• _Data provided_
..............................

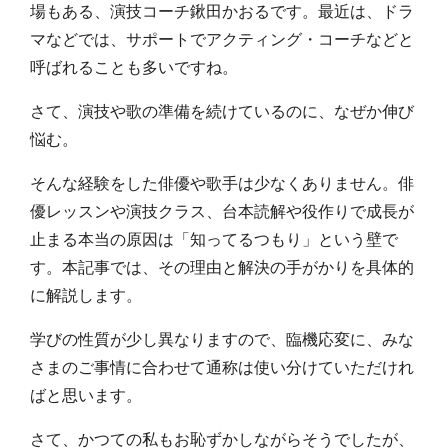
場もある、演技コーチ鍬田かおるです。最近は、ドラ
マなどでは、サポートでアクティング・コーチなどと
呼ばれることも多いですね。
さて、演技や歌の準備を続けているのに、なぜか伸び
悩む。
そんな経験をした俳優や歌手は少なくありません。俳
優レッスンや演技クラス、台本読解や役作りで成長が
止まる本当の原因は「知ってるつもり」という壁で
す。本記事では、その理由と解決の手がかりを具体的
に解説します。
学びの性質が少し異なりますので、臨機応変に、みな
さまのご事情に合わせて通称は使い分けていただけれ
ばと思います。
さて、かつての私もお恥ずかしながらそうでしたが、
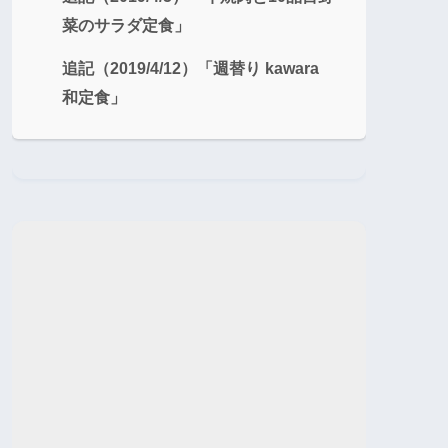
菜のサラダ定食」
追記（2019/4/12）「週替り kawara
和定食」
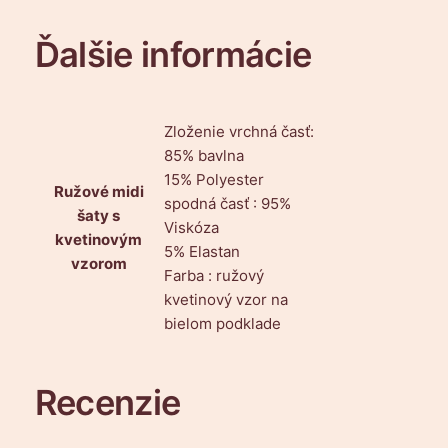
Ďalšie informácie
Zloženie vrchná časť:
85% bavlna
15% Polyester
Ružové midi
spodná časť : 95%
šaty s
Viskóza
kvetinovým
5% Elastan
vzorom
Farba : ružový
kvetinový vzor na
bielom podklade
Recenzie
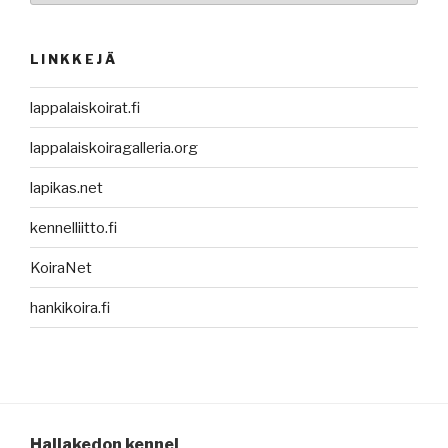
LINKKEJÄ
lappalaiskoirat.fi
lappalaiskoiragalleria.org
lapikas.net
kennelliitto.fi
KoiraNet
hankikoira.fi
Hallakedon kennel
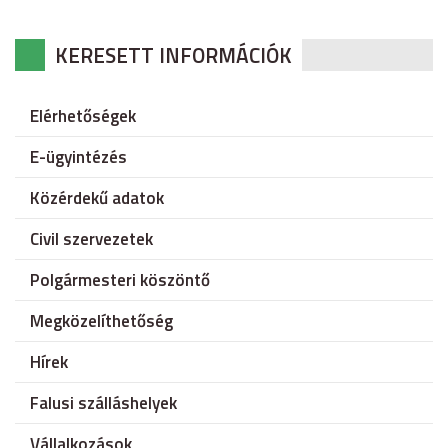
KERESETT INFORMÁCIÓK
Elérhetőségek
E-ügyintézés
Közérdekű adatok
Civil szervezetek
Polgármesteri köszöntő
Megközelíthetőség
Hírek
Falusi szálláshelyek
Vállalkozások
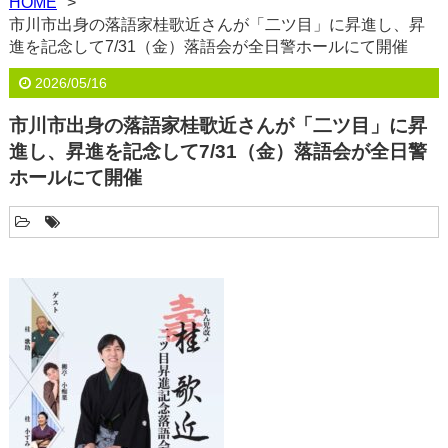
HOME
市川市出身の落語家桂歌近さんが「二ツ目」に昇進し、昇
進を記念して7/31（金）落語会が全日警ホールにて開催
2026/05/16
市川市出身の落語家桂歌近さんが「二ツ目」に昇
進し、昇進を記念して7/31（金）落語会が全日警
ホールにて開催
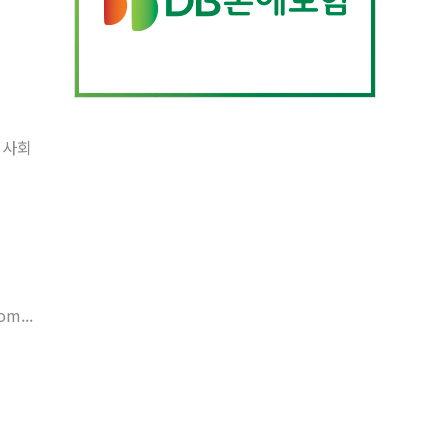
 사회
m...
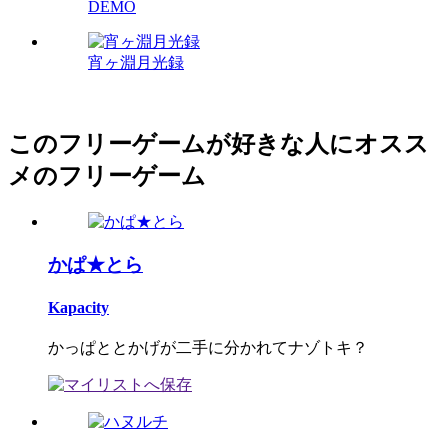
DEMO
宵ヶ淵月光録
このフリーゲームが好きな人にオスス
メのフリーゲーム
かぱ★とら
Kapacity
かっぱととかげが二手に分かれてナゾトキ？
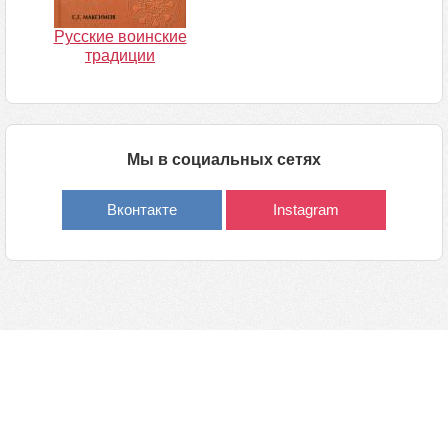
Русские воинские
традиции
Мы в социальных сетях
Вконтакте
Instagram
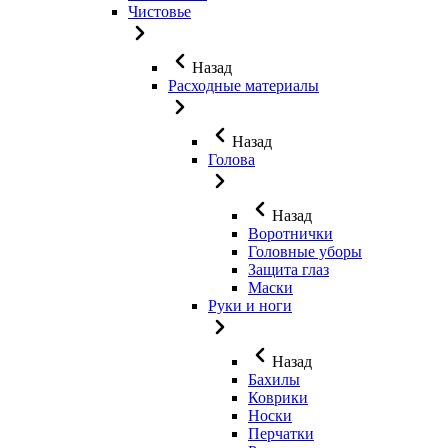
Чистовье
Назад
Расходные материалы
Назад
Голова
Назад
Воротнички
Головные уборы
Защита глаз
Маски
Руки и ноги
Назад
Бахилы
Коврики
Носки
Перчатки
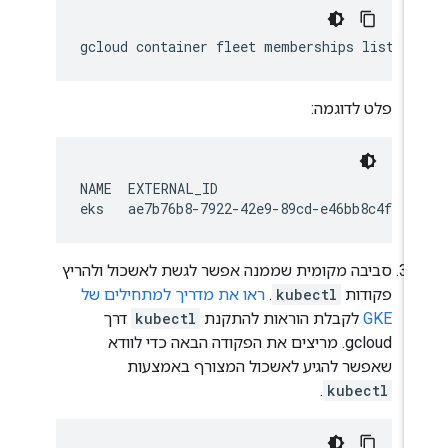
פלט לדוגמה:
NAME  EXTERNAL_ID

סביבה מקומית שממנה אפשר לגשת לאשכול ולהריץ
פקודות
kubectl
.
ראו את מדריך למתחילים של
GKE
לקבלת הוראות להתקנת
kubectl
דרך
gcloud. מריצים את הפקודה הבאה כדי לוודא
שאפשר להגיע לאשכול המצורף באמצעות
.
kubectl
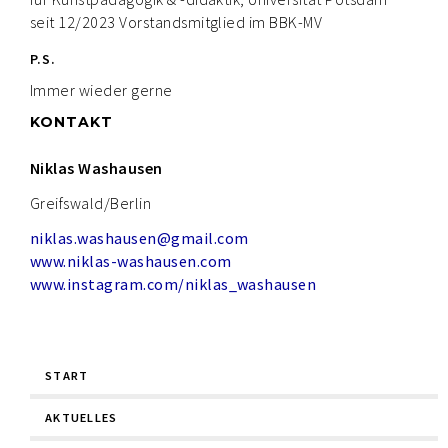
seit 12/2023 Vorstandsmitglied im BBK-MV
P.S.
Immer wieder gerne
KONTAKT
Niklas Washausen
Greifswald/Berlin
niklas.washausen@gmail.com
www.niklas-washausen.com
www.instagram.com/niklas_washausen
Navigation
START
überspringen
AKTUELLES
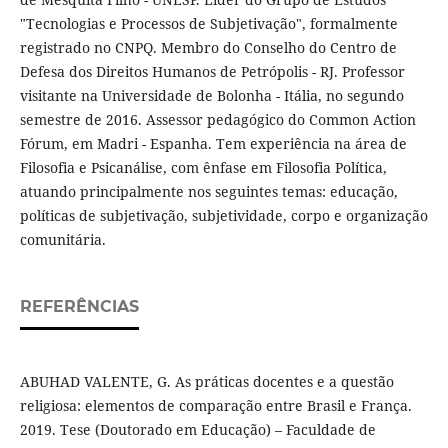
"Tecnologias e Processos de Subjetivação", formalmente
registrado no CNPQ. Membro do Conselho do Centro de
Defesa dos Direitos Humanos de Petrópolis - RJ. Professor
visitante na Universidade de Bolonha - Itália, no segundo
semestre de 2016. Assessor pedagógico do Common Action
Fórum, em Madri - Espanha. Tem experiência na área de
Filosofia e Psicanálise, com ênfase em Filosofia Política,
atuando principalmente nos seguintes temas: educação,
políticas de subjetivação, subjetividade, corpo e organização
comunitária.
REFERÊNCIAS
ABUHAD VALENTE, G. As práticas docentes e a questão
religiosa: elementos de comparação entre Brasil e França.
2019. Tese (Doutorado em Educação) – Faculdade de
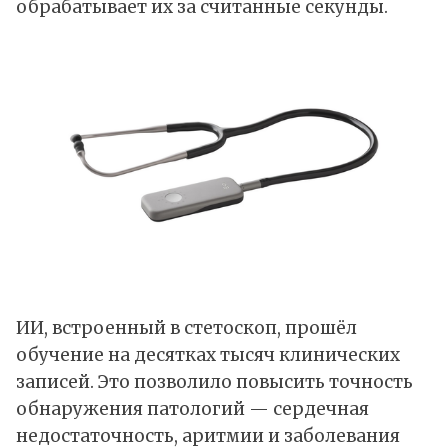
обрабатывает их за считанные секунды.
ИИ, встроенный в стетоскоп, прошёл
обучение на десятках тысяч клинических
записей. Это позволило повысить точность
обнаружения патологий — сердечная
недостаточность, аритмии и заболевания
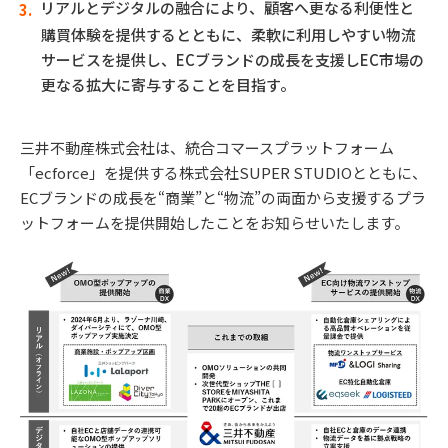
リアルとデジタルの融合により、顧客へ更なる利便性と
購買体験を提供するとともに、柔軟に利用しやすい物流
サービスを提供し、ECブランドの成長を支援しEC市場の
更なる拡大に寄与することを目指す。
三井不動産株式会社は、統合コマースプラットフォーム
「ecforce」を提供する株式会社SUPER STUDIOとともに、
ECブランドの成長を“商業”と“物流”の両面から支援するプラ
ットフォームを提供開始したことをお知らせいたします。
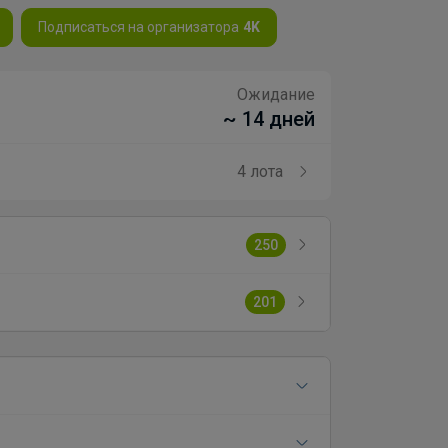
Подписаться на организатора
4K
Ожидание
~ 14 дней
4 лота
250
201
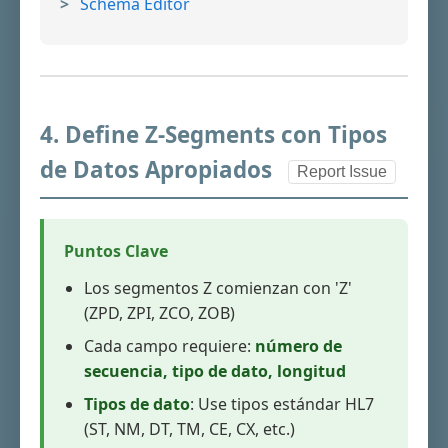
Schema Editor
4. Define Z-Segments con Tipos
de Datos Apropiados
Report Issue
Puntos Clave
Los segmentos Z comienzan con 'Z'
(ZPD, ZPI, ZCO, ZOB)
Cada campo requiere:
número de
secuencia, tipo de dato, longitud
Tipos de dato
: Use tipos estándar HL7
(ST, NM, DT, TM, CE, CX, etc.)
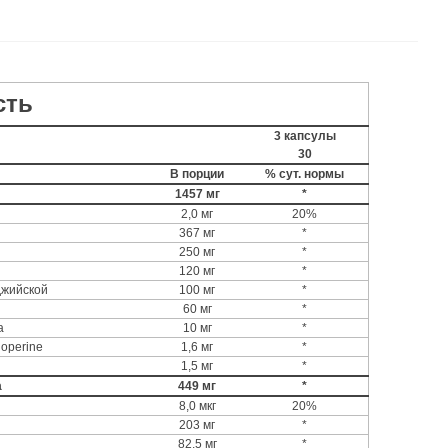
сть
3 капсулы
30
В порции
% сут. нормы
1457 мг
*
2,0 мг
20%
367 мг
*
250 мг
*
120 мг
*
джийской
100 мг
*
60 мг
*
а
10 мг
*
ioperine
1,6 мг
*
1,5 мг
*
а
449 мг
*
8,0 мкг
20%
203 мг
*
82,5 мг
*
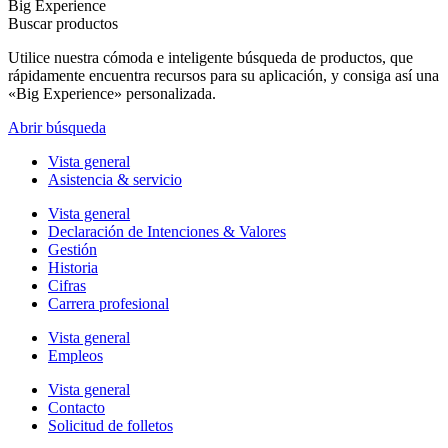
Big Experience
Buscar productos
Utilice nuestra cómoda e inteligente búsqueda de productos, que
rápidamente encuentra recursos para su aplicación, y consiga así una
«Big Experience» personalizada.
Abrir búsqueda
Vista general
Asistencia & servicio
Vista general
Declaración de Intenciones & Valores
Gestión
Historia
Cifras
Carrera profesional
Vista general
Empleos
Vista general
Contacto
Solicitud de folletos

..............................

Check each line of the material above for the word "Experience", then state how many lines hold it. Only the number.

• _Task solution_
2